I'm using Maple Local mode as a small self-hosted OpenTelemetry cache on an Apple Silicon Mac mini. After an interrupted/unclean host restart, Maple refused to open its existing data store, claiming it was "incompatible" and a "legacy store." The only way to get Maple running again was to wipe the data directory and start fresh, losing all the traces, logs, and metrics I had previously collected.

This isn't about Maple failing to open a potentially unsafe store; failing closed is likely correct. The issue is that the only recovery path is destructive, and the error message doesn't distinguish between a truly legacy store and one that simply has incomplete metadata after a crash. For a homelab service meant to run unattended, this is a tough pill to swallow.

Context and environment

I'm using Hermes-agent to assist in devops on my homelab, currently in setting up Maple in local mode inside an Apple Container, with an OpenTelemetry Collector forwarding data to it on loopback. The setup worked perfectly through normal graceful restarts. The failure only occurred after the host experienced an unclean shutdown: the macOS host restarted unexpectedly, and the container runtime API became unavailable during shutdown.

📋 Technical Environment Details
  • Maple Release: v0.0.12
  • Maple Binary SHA-256: f02cb8bafee0e2ddadb212e2b5281b0b30596f87674195410a7628430ae480a5
  • libchdb.so SHA-256: 1501eba8cf38f395592fe26b0efdeb56a9afeb7443a1f71d645b1dac27303e14
  • Maple Release Bundle SHA-256: 2483e7e55a6317bf6876a77df7ca6a363f5d8f5cf51fa93e5b5bf7de86d1dd88
  • macOS Version: 26.5.1 (Build 25F80)
  • Kernel: Darwin 25.5.0, RELEASE_ARM64_T8103
  • Hardware: Apple Silicon Mac mini (Macmini9,1, M1)
  • Container Runtime: Apple Container CLI 1.0.0 (commit ee848e3)
  • Container Architecture: linux/arm64
  • Storage: Native Apple Container volume mounted at /var/lib/maple
  • Maple Data Directory: /var/lib/maple/data
  • Store version marker: /var/lib/maple/maple-store-version.json
  • Dirty-shutdown marker: /var/lib/maple/maple-store-open
  • PID file: /var/lib/maple/maple.pid
  • Maple Mode: Local mode, private loopback listener on 127.0.0.1:4418
  • Deployment: Maple supervised inside a container; OpenTelemetry Collector forwarded OTLP to Maple on loopback. Only the Collector’s OTLP/HTTP port was published.

Maple Start Command:

/opt/maple/maple start \
  --port 4418 \
  --data-dir /var/lib/maple/data \
  --offline \
  --log-level info

Maple’s process working directory was /var/lib/maple, on the persistent volume.

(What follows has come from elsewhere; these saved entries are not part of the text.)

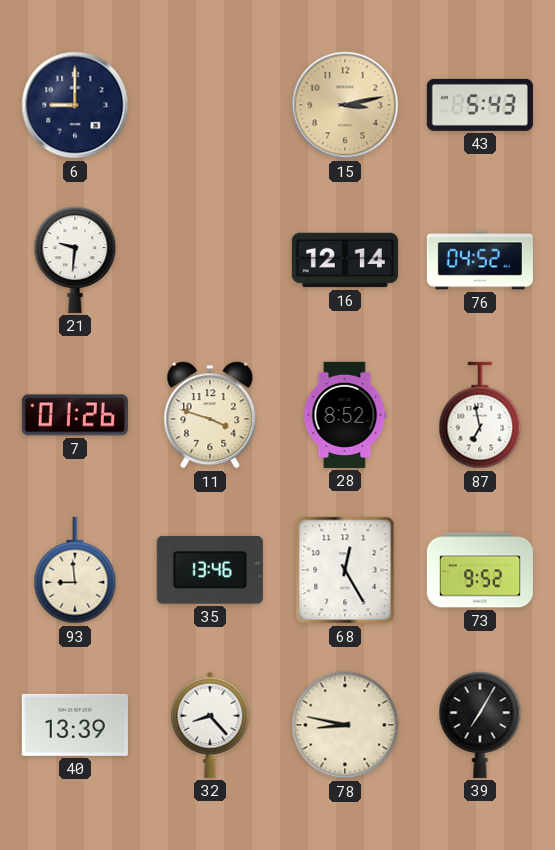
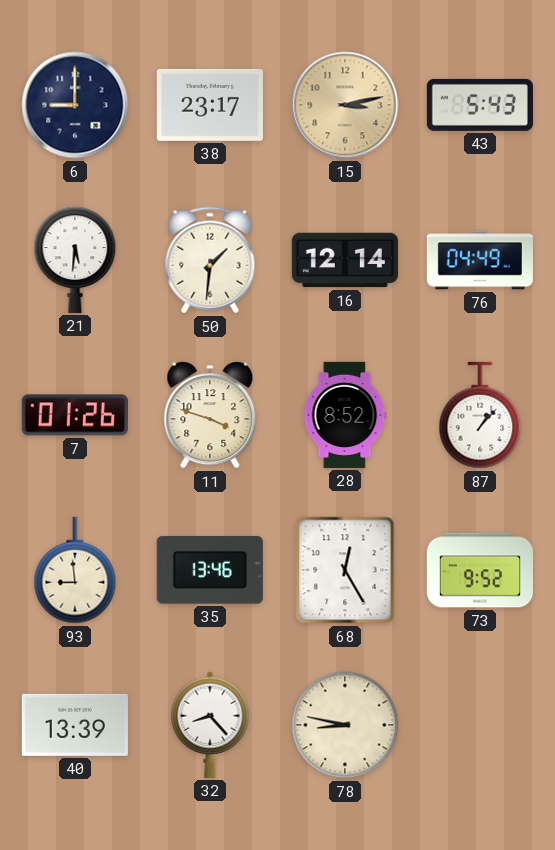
38: none -> 23:17
21: 9:31 -> 5:31
50: none -> 1:31
76: 04:52 -> 04:49
87: 6:58 -> 1:07
39: 7:05 -> none
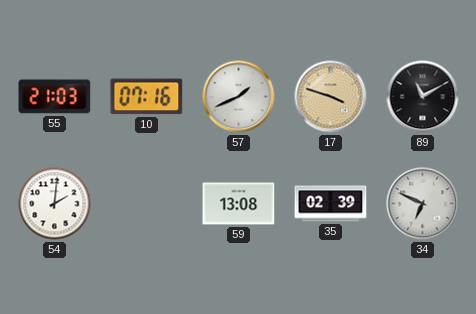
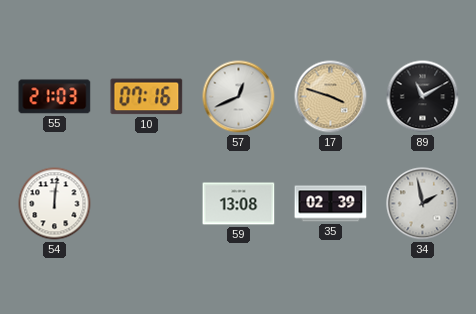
57: 1:41 -> 12:41
54: 2:01 -> 12:01
34: 6:49 -> 1:58
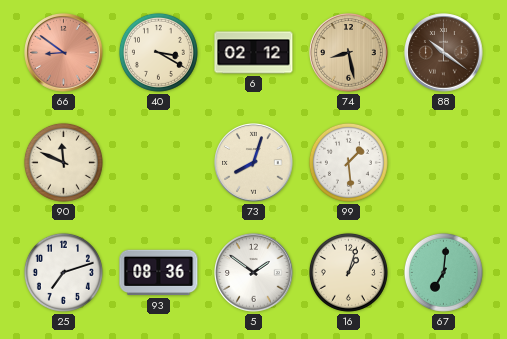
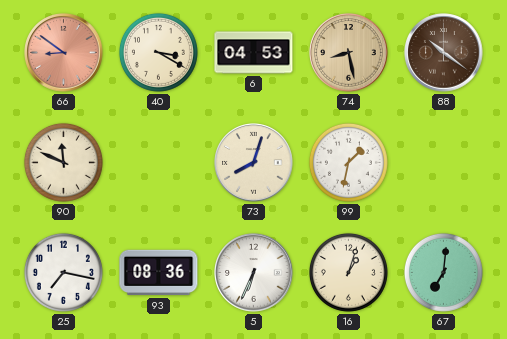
6: 02:12 -> 04:53
99: 1:29 -> 1:32
25: 7:12 -> 7:17
5: 1:51 -> 6:34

Marker files (maple-store-version.json, maple-store-open, maple.pid) were also on the persistent volume.

Overview

flowchart LR
    A[Normal Graceful Stop] --> B[Store Reopens Fine<br>Data Preserved]
    C[Unclean Host Shutdown] --> D[Store Refused<br>“Unversioned Legacy” Error]
    D --> E[Only Option: Destructive Reset<br>All Data Lost]
Loading

Graceful-stop control:

  • Started Maple with its persistent volume.
  • Ingested distinct witness traces, logs, and metrics.
  • Gracefully stopped the container.
  • Started it again.
  • Confirmed the witness telemetry remained queryable.

Planned-reboot control:

  • Started with a populated persistent store.
  • Ran a manual pre-reboot helper to cleanly stop Maple while the container runtime was still available and verified that Maple had closed its store. The pre-reboot helper did not reset the container runtime or touch other services. It unloaded the Maple LaunchDaemon, stopped only the maple container with a 45s grace period, verified the persistent maple-store-open marker was absent, verified the container was stopped, and only then printed SAFE TO REBOOT.
  • Selected Restart from the macOS Apple menu.
  • After reboot, Maple reopened the store and the witness telemetry remained queryable.

Failure path:

  1. Maple was running with a populated persistent store.
  2. I selected Restart from the macOS Apple menu. This was not a forced power-off or deliberate kill of the container.
  3. During the resulting macOS shutdown, the supervisor received its shutdown signal and attempted container stop --time 30, but the Apple Container API was already unavailable:
2026-06-23T17:17:23-04:00 received shutdown signal; stopping container gracefully (--time 30)
2026-06-23T17:17:23-04:00   Error: internalError: "failed to stop container" (cause: "interrupted: "XPC connection error: Connection invalid"")
2026-06-23T17:17:23-04:00   Ensure container system service has been started with `container system start`.
2026-06-23T17:17:24-04:00 graceful stop issued; reconciler exiting 0
  1. After the next boot, macOS reported the restart as unexpected, and Maple refused to reopen the existing store:
the local store at /var/lib/maple/data is incompatible with this build's chDB
(store: an unversioned legacy store; build: v26.1.0)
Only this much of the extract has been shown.